The Civil Aviation Administration of China (CAAC) summoned Delta executives over the company listing Taiwan and Tibet as countries and instructed them to change the “illegal” content. The Cyber Administration Office in Shanghai announced on Friday that Zara listed Taiwan as a separate country on its website.
The crackdown on company “country lists” has not been limited to foreign firms. China Southern Airlines and Air China were also found listing Hong Kong, Macau, and Taiwan as “countries” online.
Even Chinese state-owned airlines China Southern and Air China made similar errors listing Taiwan, Macau, and Hong Kong as “countries”
Much of the difficulty in these cases stems from the fact that Taiwan, Macau, and Hong Kong all have separate passports. For purposes of travel, these three regions are effectively separate countries. However, it is less clear why Tibet was listed as a separate country on the Marriott and Delta drop-down menus as its residents carry Chinese passports.

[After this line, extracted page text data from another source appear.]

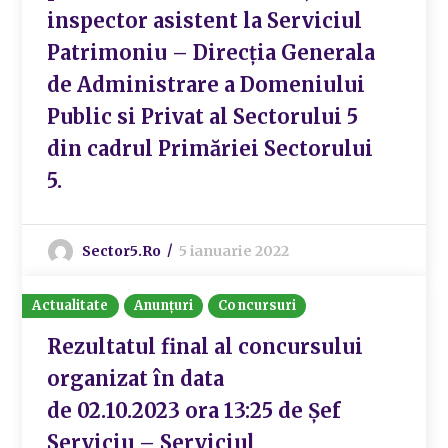
inspector asistent la Serviciul
Patrimoniu – Direcția Generala
de Administrare a Domeniului
Public si Privat al Sectorului 5
din cadrul Primăriei Sectorului
5.
Sector5.ro
5 ianuarie 2022
Actualitate
Anunțuri
Concursuri
Rezultatul final al concursului
organizat în data
de 02.10.2023 ora 13:25 de Șef
Serviciu – Serviciul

These latest developments are a clear sign that China intends to up the monitoring of content on the websites of foreign and that the state intends to implement Chinese cyber-security law fully.
The Chinese government is strongly signalling that online infractions can harm a company’s bottom line
Another clear implication of this latest crackdown is that content, even on websites inaccessible, like Twitter, or largely unused in China (i.e., English language websites) can result in punishment for companies. The Marriott gaffe and the company’s punishment, which locked it out of providing bookings on its Chinese website, will not be an isolated incident. Moreover, by shutting down Marriott’s site, state authorities are communicating that such infractions can have a significant impact on a company’s China revenue.
Over the past few years, China has stepped up its efforts to enforce its political goals by using the growing power of its consumer market. Tourism has been by far the most prominent tool in this effort. The “travel ban” on South Korea has thus far been the most dramatic example and cost the country and many South Korean retailers millions in revenue. Taiwan and the Vatican have also been targets of similar implementations of tourism diplomacy.
For firms interested in accessing Chinese revenue streams, these developments should lead to careful examinations of all websites and promotional content to steer clear of political controversy in China.